Al día siguiente, en menos de una hora, cayeron 61.5 milímetros de lluvia, el equivalente a lo que normalmente precipita en un mes entero.
Este tipo de eventos extremos, cada vez más comunes, no solo rebasan la capacidad del sistema de drenaje, sino que también provocan daños en viviendas, pérdidas materiales y dejan a la ciudad sin margen de recuperación antes de enfrentar la siguiente tormenta.
De hecho, la Secretaría de Gestión Integral de Riesgos y Protección Civil (SGIRPC) reportó al menos 97 viviendas afectadas por esta tormenta. Algunas registraron daños estructurales; otras, la pérdida de electrodomésticos, muebles y pertenencias personales.
“Se activó el protocolo Tláloc y la Secretaría de Obras intervino para limpiar vialidades y apoyar en el saneamiento de las casas inundadas”, explicó la titular de la dependencia, Myriam Urzúa Venegas.
Pero estos episodios no son hechos aislados. Un estudio reciente del Centro de Ciencias de la Atmósfera de la UNAM, publicado en el Journal of Hydrometeorology, concluye que el crecimiento urbano descontrolado y la pérdida de cobertura vegetal intensifican tanto la frecuencia como la severidad de las lluvias.
El fenómeno de isla de calor urbana —zonas urbanas con temperaturas más altas que las rurales— modifica los patrones atmosféricos locales y da lugar a microclimas que favorecen tormentas más intensas, especialmente en los bordes de la ciudad.
A esta transformación climática se suma una infraestructura que ya resulta insuficiente.
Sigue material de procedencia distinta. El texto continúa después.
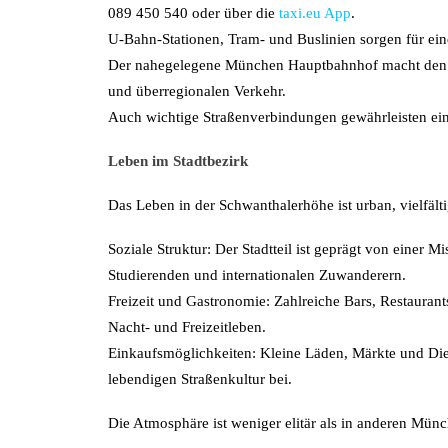
089 450 540 oder über die
taxi.eu App
.
U-Bahn-Stationen, Tram- und Buslinien sorgen für eine
Der nahegelegene München Hauptbahnhof macht den B
und überregionalen Verkehr.
Auch wichtige Straßenverbindungen gewährleisten ein
Leben im Stadtbezirk
Das Leben in der Schwanthalerhöhe ist urban, vielfält
Soziale Struktur: Der Stadtteil ist geprägt von einer
Studierenden und internationalen Zuwanderern.
Freizeit und Gastronomie: Zahlreiche Bars, Restaurants
Nacht- und Freizeitleben.
Einkaufsmöglichkeiten: Kleine Läden, Märkte und Dien
lebendigen Straßenkultur bei.
Die Atmosphäre ist weniger elitär als in anderen Münc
El sistema de drenaje profundo se diseñó hace más de tres décadas y aunque la Comisión Nacional del Agua (Conagua) ha retirado miles de toneladas de desechos en lo que va del año, la acumulación de basura sigue siendo un obstáculo crítico.
Según Segiagua, los mayores taponamientos los provocan residuos sólidos como botellas de PET, envases, colillas, electrodomésticos e incluso partes de automóviles. César Cámara, buzo profesional del drenaje profundo, relata que en una ocasión fue necesario usar dinamita para remover un tapón formado por un metro de botellas plásticas compactadas.
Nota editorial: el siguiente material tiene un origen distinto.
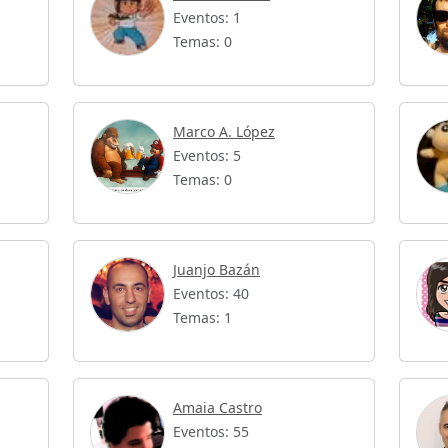
Eventos: 1
Temas: 0
Marco A. López
Eventos: 5
Temas: 0
Juanjo Bazán
Eventos: 40
Temas: 1
Amaia Castro
Eventos: 55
Lo bueno, lo malo y lo feo
Aunque las fuertes lluvias representan un riesgo inmediato, también contribuyen a mejorar la situación de las presas del país.
Hasta el 14 de julio de este año las 210 principales presas mexicanas —que almacenan más de 90% del agua del país— registraban un llenado promedio de 48%, con casi 60 mil millones de metros cúbicos disponibles, según Conagua.
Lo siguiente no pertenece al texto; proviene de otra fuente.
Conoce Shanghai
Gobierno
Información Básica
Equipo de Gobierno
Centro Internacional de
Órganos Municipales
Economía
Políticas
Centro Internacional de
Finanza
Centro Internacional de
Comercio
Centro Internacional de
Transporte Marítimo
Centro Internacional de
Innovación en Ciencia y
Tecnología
Si bien esta recuperación no es uniforme —el centro del país presenta niveles superiores a 80%, mientras que estados como Sinaloa enfrentan niveles críticos con solo 10.8% de llenado—, el Sistema Cutzamala, fundamental para el abastecimiento del Valle de México, ha mejorado hasta 58.5%; la presa Valle de Bravo alcanza 71.8%; mientras que Villa Victoria y El Bosque permanecen por debajo de 50 por ciento.
Estas cifras reflejan que, pese a los daños, las lluvias recientes aportan un alivio indispensable a un sistema hídrico marcado por años de sequía y sobreexplotación.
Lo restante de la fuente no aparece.